Auf den Fotos von Peter Bauza sieht man sie beim Überlebenskampf aber auch beim Singen, Lachen, Tanzen, Liebe machen. Man beobachtet sie beim Ausüben geheimnisvoller afrikanischer Zauberrituale und irgendwie auch beim Sterben. Die wichtigste Musik in Rio ist der Samba und auch der Bossa Nova (höre ich während des Schreibens gerade über Streamingdienst und außerdem kucke ich mir auf youtube den Carneval in Rio an).
Das Volksgetränk ist Cachaca (spricht man Ketschaka aus). Die Wirkungen dieses Teufelswässerchen hat schon der brasilische Dichter Jorge Amado beschrieben. Ich denke mal von ihrem berühmtesten Dichter haben die Bewohner nie etwas gehört, geschweige denn etwas von ihm gelesen. Warum sollten sie auch, sie sehen ja selber so aus wie geradewegs seinem Roman „Herren des Strandes“ entsprungen. Dafür kennen sie sich bestimmt sehr gut mit komplizierten Sambaschritten aus.

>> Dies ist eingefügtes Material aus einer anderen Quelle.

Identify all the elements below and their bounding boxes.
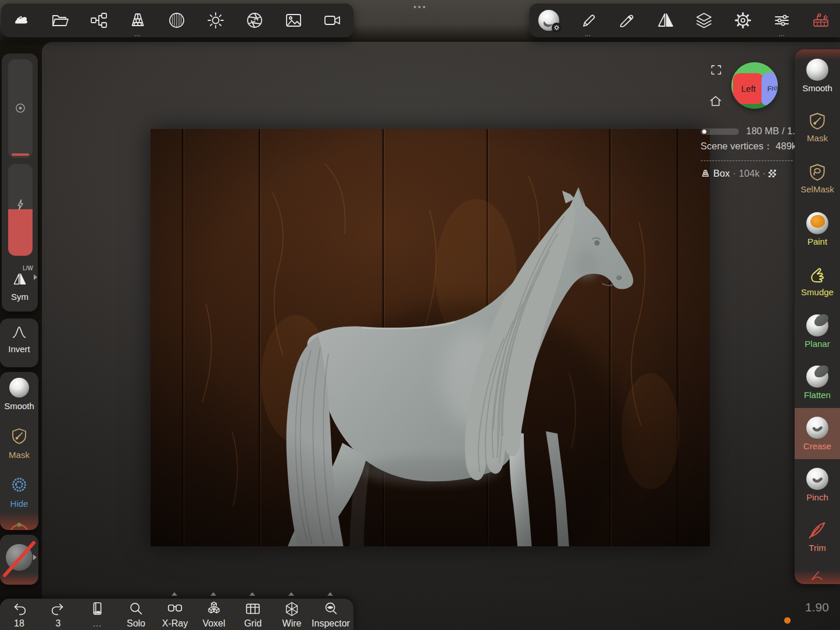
symmetry-toggle[interactable]: L/W Sym [2, 262, 38, 312]
undo-count: 18 [14, 618, 24, 629]
inspector-button[interactable]: Inspector [312, 599, 350, 630]
material-button[interactable] [157, 3, 196, 37]
selmask-shield-lasso-icon [807, 162, 827, 182]
scene-graph-icon [90, 11, 108, 30]
mesh-bricks-icon [700, 169, 710, 178]
quick-tool-smooth[interactable]: Smooth [0, 375, 38, 420]
matcap-sphere-icon [538, 10, 559, 31]
multitask-indicator[interactable]: ••• [397, 2, 444, 12]
partial-tool-icon [807, 566, 828, 580]
voxel-caret-icon[interactable] [210, 592, 216, 596]
aperture-icon [245, 11, 264, 30]
layers-icon [695, 11, 713, 30]
solo-magnifier-icon [127, 600, 145, 618]
invert-falloff-icon [10, 323, 28, 341]
mesh-count: 104k [739, 168, 760, 179]
tool-partial-next[interactable] [795, 561, 840, 584]
scene-graph-button[interactable] [79, 3, 118, 37]
tool-pinch[interactable]: Pinch [795, 459, 840, 510]
stroke-more-dots: … [569, 31, 607, 37]
quick-tool-gizmo-partial[interactable] [0, 518, 38, 530]
inspector-caret-icon[interactable] [327, 592, 333, 596]
layers-button[interactable] [685, 3, 724, 37]
background-button[interactable] [274, 3, 313, 37]
voxel-label: Voxel [202, 618, 225, 629]
orientation-gizmo[interactable]: Left Fro [731, 62, 778, 109]
tool-smooth-label: Smooth [802, 84, 832, 92]
wire-label: Wire [283, 618, 302, 629]
notification-dot [784, 617, 791, 624]
painting-button[interactable] [607, 3, 646, 37]
tool-trim[interactable]: Trim [795, 510, 840, 561]
xray-button[interactable]: X-Ray [156, 599, 194, 630]
topology-button[interactable]: … [118, 3, 157, 37]
radius-slider[interactable] [8, 59, 33, 158]
video-camera-icon [323, 11, 342, 30]
mask-shield-icon [807, 111, 827, 131]
memory-text: 180 MB / 1.5 [746, 126, 795, 136]
crease-sphere-icon [806, 417, 828, 439]
symmetry-button[interactable] [646, 3, 685, 37]
material-off-panel[interactable] [0, 535, 38, 585]
matcap-material-button[interactable] [530, 3, 569, 37]
toolbox-button[interactable] [801, 3, 840, 37]
tool-smooth[interactable]: Smooth [795, 50, 840, 101]
material-off-expand-arrow-icon [33, 554, 37, 560]
brush-settings-panel: L/W Sym [2, 53, 38, 312]
lighting-button[interactable] [196, 3, 235, 37]
tool-selmask[interactable]: SelMask [795, 152, 840, 203]
tool-planar[interactable]: Planar [795, 306, 840, 357]
nomad-logo-button[interactable] [1, 3, 40, 37]
solo-button[interactable]: Solo [117, 599, 155, 630]
xray-caret-icon[interactable] [171, 592, 177, 596]
radius-icon [13, 101, 27, 115]
home-view-icon[interactable] [709, 94, 723, 108]
tool-smudge-label: Smudge [801, 288, 834, 296]
tool-smudge[interactable]: Smudge [795, 255, 840, 306]
grid-caret-icon[interactable] [249, 592, 255, 596]
gizmo-left-face[interactable]: Left [733, 73, 764, 104]
voxel-button[interactable]: Voxel [195, 599, 233, 630]
smudge-finger-icon [807, 264, 828, 285]
vertices-label: Scene vertices： [700, 141, 773, 151]
top-right-toolbar: … [530, 3, 840, 37]
reference-backdrop-image [151, 129, 710, 546]
xray-label: X-Ray [162, 618, 188, 629]
intensity-slider[interactable] [8, 164, 33, 256]
matcap-gear-badge-icon [552, 23, 562, 33]
quick-tool-mask[interactable]: Mask [0, 424, 38, 468]
notebook-button[interactable]: … [78, 599, 116, 630]
wire-caret-icon[interactable] [288, 592, 294, 596]
solo-label: Solo [127, 618, 145, 629]
quick-tool-hide[interactable]: Hide [0, 473, 38, 517]
planar-sphere-icon [806, 314, 828, 337]
horse-sculpture-render [151, 129, 710, 546]
files-button[interactable] [40, 3, 79, 37]
wire-button[interactable]: Wire [273, 599, 311, 630]
folder-icon [51, 11, 69, 30]
intensity-lightning-icon [13, 198, 27, 212]
redo-button[interactable]: 3 [39, 599, 77, 630]
filters-button[interactable]: … [763, 3, 802, 37]
tool-flatten[interactable]: Flatten [795, 357, 840, 408]
undo-button[interactable]: 18 [0, 599, 38, 630]
radius-slider-value [12, 153, 29, 156]
quick-tool-hide-label: Hide [0, 499, 38, 509]
sym-label: Sym [2, 292, 38, 302]
tool-mask[interactable]: Mask [795, 101, 840, 152]
stroke-button[interactable]: … [569, 3, 607, 37]
notebook-icon [88, 600, 106, 618]
flatten-sphere-icon [806, 366, 828, 388]
fullscreen-icon[interactable] [710, 63, 723, 76]
invert-button[interactable]: Invert [0, 318, 38, 367]
paintbrush-icon [617, 11, 636, 30]
settings-button[interactable] [724, 3, 763, 37]
tool-crease[interactable]: Crease [795, 408, 840, 459]
scene-stats: 180 MB / 1.5 Scene vertices： 489k ------… [700, 126, 795, 179]
postprocess-button[interactable] [235, 3, 274, 37]
grid-button[interactable]: Grid [234, 599, 272, 630]
tool-paint[interactable]: Paint [795, 203, 840, 255]
sym-expand-arrow-icon [34, 274, 37, 280]
inspector-eye-magnifier-icon [322, 600, 339, 618]
camera-button[interactable] [313, 3, 352, 37]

PS Zu meiner Schande muß ich gestehen, dass ich mir die englische Prinzenhochzeit im Fernsehen angekuckt habe. Größere Gegensätze wie diese Bilder und die Bilder in unserer Ausstellung gibt es wohl nicht. Die dunkelhäutige Eurydike aus dem Film Orfeu Negru hat in ihrem weißen Kleid aber irgendwie Änlichkeit mit Meghan Markle, finde ich jedenfalls.

von Tanja

Wegbeschreibung
Wenn man aus dem S- bzw. U- Bahnhof Warschauer Straße kommt, wendet man sich nach rechts und überquert die Straße an der nächsten Ampel. Der Helsingforser Platz befindet sich rechts der Bahngleise, neben dem grünen Streifen.